CAIRO: The Supreme Administrative Court ruled on Saturday in favor of exporting gas to Israel saying that the decision is the “sovereign decision of the state and a matter of national security.
This ruling overturns a former one by a lower administrative court in November 2008 to halt exports to Israel, a ruling that was never carried out by the government. A later ruling issued in February 2009 allowed exports to continue while the Supreme Administrative Court reviewed the previous ruling.
The court did say though that a review of the price at which the gas was exported was necessary, and that mechanisms should be put in place to ensure that local demand for natural gas was also being met.
The court canceled the directive number 100 for the year 2004 by the Minister of Petroleum that was the basis for the deal with Eastern Mediterranean Gas (EMG), the Egyptian-Israeli consortium that is selling the gas inside Israel.

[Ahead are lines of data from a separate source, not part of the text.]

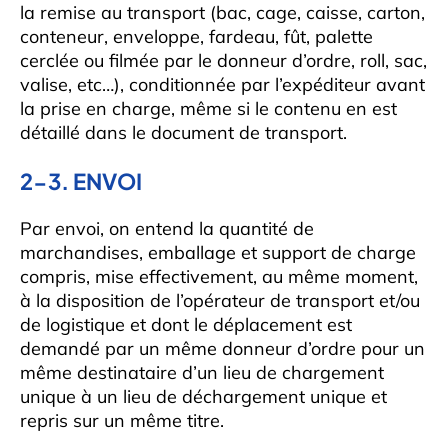
la remise au transport (bac, cage, caisse, carton,
conteneur, enveloppe, fardeau, fût, palette
cerclée ou filmée par le donneur d’ordre, roll, sac,
valise, etc…), conditionnée par l’expéditeur avant
la prise en charge, même si le contenu en est
détaillé dans le document de transport.
2-3. ENVOI
Par envoi, on entend la quantité de
marchandises, emballage et support de charge
compris, mise effectivement, au même moment,
à la disposition de l’opérateur de transport et/ou
de logistique et dont le déplacement est
demandé par un même donneur d’ordre pour un
même destinataire d’un lieu de chargement
unique à un lieu de déchargement unique et
repris sur un même titre.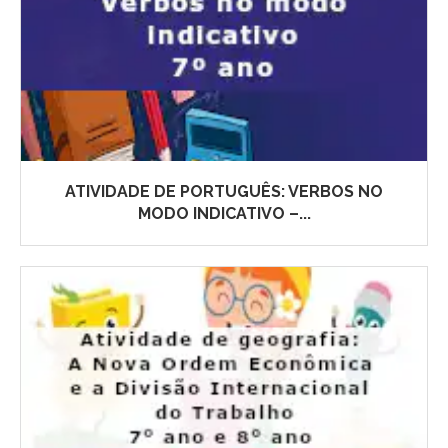
ATIVIDADE DE PORTUGUÊS: VERBOS NO
MODO INDICATIVO –...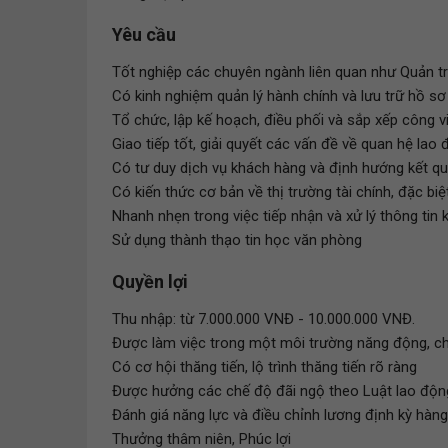
Yêu cầu
Tốt nghiệp các chuyên ngành liên quan như Quản trị 
Có kinh nghiệm quản lý hành chính và lưu trữ hồ sơ
Tổ chức, lập kế hoạch, điều phối và sắp xếp công v
Giao tiếp tốt, giải quyết các vấn đề về quan hệ lao
Có tư duy dịch vụ khách hàng và định hướng kết qu
Có kiến thức cơ bản về thị trường tài chính, đặc biệt
Nhanh nhẹn trong việc tiếp nhận và xử lý thông tin
Sử dụng thành thạo tin học văn phòng
Quyền lợi
Thu nhập: từ 7.000.000 VNĐ - 10.000.000 VNĐ.
Được làm việc trong một môi trường năng động, ch
Có cơ hội thăng tiến, lộ trình thăng tiến rõ ràng
Được hưởng các chế độ đãi ngộ theo Luật lao độn
Đánh giá năng lực và điều chỉnh lương định kỳ hàn
Thưởng thâm niên, Phúc lợi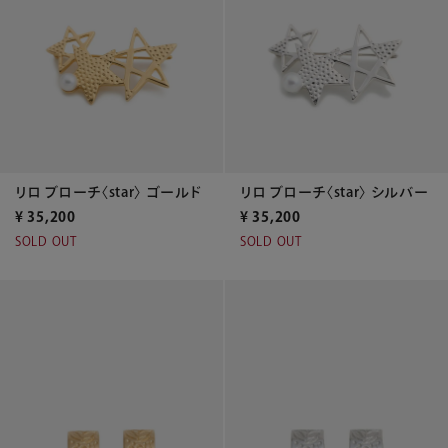
リロ ブローチ〈star〉 ゴールド
リロ ブローチ〈star〉 シルバー
¥
35,200
¥
35,200
SOLD OUT
SOLD OUT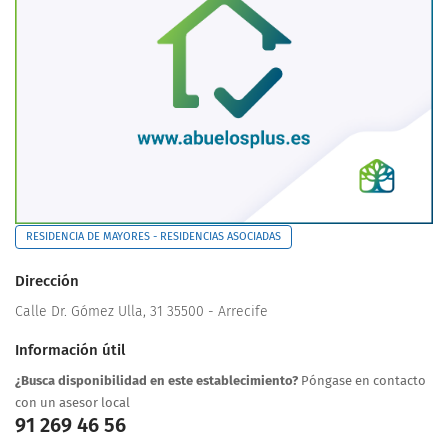
RESIDENCIA DE MAYORES - RESIDENCIAS ASOCIADAS
Dirección
Calle Dr. Gómez Ulla, 31 35500 - Arrecife
Información útil
¿Busca disponibilidad en este establecimiento?
Póngase en contacto
con un asesor local
91 269 46 56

The court ruled that the directive contained a number of procedural irregularities including the absence of a mechanism for periodic reviews and ignored the needs of the local market.

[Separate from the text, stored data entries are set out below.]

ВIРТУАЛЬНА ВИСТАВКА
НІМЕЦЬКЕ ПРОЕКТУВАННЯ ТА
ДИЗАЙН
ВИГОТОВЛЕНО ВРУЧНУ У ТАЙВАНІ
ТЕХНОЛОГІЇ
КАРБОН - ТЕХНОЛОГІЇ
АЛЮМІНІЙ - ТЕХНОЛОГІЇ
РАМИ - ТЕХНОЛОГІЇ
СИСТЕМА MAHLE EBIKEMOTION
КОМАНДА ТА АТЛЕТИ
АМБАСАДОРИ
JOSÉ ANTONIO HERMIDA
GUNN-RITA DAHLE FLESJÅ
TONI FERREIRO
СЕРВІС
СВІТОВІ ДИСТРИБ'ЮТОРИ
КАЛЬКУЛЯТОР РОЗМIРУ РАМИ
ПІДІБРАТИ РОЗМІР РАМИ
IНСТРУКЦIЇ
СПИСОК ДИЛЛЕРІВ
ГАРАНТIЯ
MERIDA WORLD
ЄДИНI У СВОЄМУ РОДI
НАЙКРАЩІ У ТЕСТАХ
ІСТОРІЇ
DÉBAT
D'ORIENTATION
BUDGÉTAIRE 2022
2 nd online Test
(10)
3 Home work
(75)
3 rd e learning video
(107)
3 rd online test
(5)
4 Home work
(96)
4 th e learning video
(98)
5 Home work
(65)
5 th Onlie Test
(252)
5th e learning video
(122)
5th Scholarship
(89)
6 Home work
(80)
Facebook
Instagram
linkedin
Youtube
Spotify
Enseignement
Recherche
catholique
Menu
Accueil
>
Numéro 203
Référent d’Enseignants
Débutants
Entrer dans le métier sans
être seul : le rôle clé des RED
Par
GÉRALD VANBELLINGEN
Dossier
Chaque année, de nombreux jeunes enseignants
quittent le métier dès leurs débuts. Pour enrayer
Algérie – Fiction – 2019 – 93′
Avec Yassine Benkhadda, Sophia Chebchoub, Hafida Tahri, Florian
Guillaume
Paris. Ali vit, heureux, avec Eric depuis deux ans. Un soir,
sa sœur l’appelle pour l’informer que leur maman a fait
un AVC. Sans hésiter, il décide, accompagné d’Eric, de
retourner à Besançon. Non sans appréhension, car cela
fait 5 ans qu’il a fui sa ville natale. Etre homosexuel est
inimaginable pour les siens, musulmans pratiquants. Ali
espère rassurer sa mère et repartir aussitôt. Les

As such, members of the popular campaign against the export of natural gas to Israel proclaimed the ruling as a victory, because it cancelled the Minister’s directive and thus forced a reworking of the deal.
“The judge was shrewd, he separated between the decision to export gas and the conditions under which they can be exported, Abdallah Helmy from the campaign told Daily News Egypt, “now the government is forced to renegotiate the deal in a more transparent manner and at a better price.
Though Helmy admitted that some members of the campaign were against the export of gas to Israel on principle, he said the initial goal of the campaign was to protect local needs first and foremost and lobby for better prices on exports.
“After this ruling, the campaign has come to an end, he said, “though we will continue to scrutinize the government to see whether they implement the court’s decision.
Egypt’s natural gas is exported to Israel via the Egyptian/Israeli consortium EMG, a private energy consortium co-owned by businessman Hussein Salem and the Israeli Merhav Group. The gas is being exported to the Israeli Electric Company.
The deal was struck in a memorandum of understanding signed in 2005 between the two countries. The contract was initially for 15 years guaranteeing a supply of 1.7 billion cubic meters a year at the price of $1.5 per million BTU (British Thermal Units).
It was announced last July that a new 17-year deal had been signed between Egypt and Israel. The deal had been struck in 2007 and this time EMG would be supplying the gas to the Israeli company Dorad Energy.
The terms of the new deal stipulated the supply of around 12.5 – 16 billion cubic meters of gas to Dorad Energy over a period of 17 – 22 years at a cost of $2.1 – 3.3 billion.